**Work task**
The pictures get left out, but everything else in the listing below must be duplicated exactly.

**Input**
+ + + +

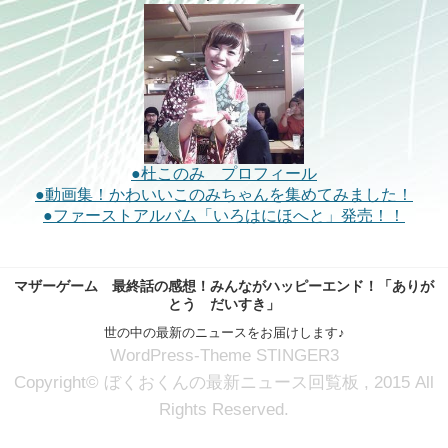
●杜このみ プロフィール
●動画集！かわいいこのみちゃんを集めてみました！
●ファーストアルバム「いろはにほへと」発売！！
マザーゲーム 最終話の感想！みんながハッピーエンド！「ありが
とう だいすき」
世の中の最新のニュースをお届けします♪
WordPress-Theme STINGER3
Copyright© ぼくおくんの最新ニュース回覧板 , 2015 All
Rights Reserved.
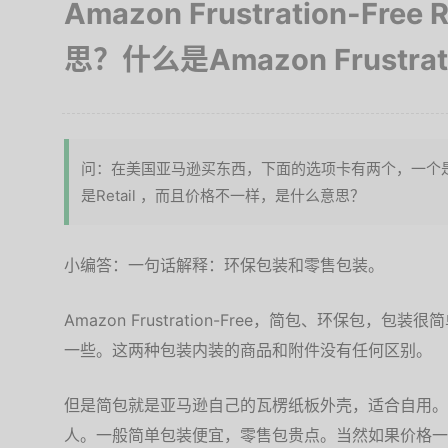
Amazon Frustration-Free
思？什么是Amazon Frustrati
问：在美国亚马逊买东西，下面的选项卡有两个，一个是Amazon F
是Retail ，而且价格不一样，是什么意思？
小编答：一句话解释：环保包装和零售包装。
Amazon Frustration-Free，简包、环保包，包
一些。这两种包装内装的商品和附件没有任何区别。
但是简包就是亚马逊自己的瓦楞纸板外壳，适合自用。R
人。一般简单包装便宜，零售包贵点。当然如果价格一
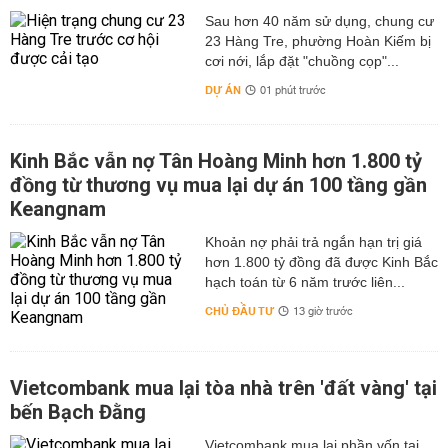
Sau hơn 40 năm sử dụng, chung cư
23 Hàng Tre, phường Hoàn Kiếm bị
cơi nới, lắp đặt "chuồng cọp"...
DỰ ÁN
01 phút trước
Kinh Bắc vẫn nợ Tân Hoàng Minh hơn 1.800 tỷ
đồng từ thương vụ mua lại dự án 100 tầng gần
Keangnam
hơn 1.800 tỷ đồng đã được Kinh Bắc
hạch toán từ 6 năm trước liên...
CHỦ ĐẦU TƯ
13 giờ trước
Vietcombank mua lại tòa nhà trên 'đất vàng' tại
bến Bạch Đằng
Vietcombank mua lại phần vốn tại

+ + + +

**Answer for the task**
●杜このみ プロフィール
●動画集！かわいいこのみちゃんを集めてみました！
●ファーストアルバム「いろはにほへと」発売！！
マザーゲーム 最終話の感想！みんながハッピーエンド！「ありが
とう だいすき」
世の中の最新のニュースをお届けします♪
WordPress-Theme STINGER3
Copyright© ぼくおくんの最新ニュース回覧板 , 2015 All
Rights Reserved.
Amazon Frustration-Free
思？什么是Amazon Frustrati
问：在美国亚马逊买东西，下面的选项卡有两个，一个是Amazon F
是Retail ，而且价格不一样，是什么意思？
小编答：一句话解释：环保包装和零售包装。
Amazon Frustration-Free，简包、环保包，包
一些。这两种包装内装的商品和附件没有任何区别。
但是简包就是亚马逊自己的瓦楞纸板外壳，适合自用。R
人。一般简单包装便宜，零售包贵点。当然如果价格一
Sau hơn 40 năm sử dụng, chung cư
23 Hàng Tre, phường Hoàn Kiếm bị
cơi nới, lắp đặt "chuồng cọp"...
DỰ ÁN
01 phút trước
Kinh Bắc vẫn nợ Tân Hoàng Minh hơn 1.800 tỷ
đồng từ thương vụ mua lại dự án 100 tầng gần
Keangnam
hơn 1.800 tỷ đồng đã được Kinh Bắc
hạch toán từ 6 năm trước liên...
CHỦ ĐẦU TƯ
13 giờ trước
Vietcombank mua lại tòa nhà trên 'đất vàng' tại
bến Bạch Đằng
Vietcombank mua lại phần vốn tại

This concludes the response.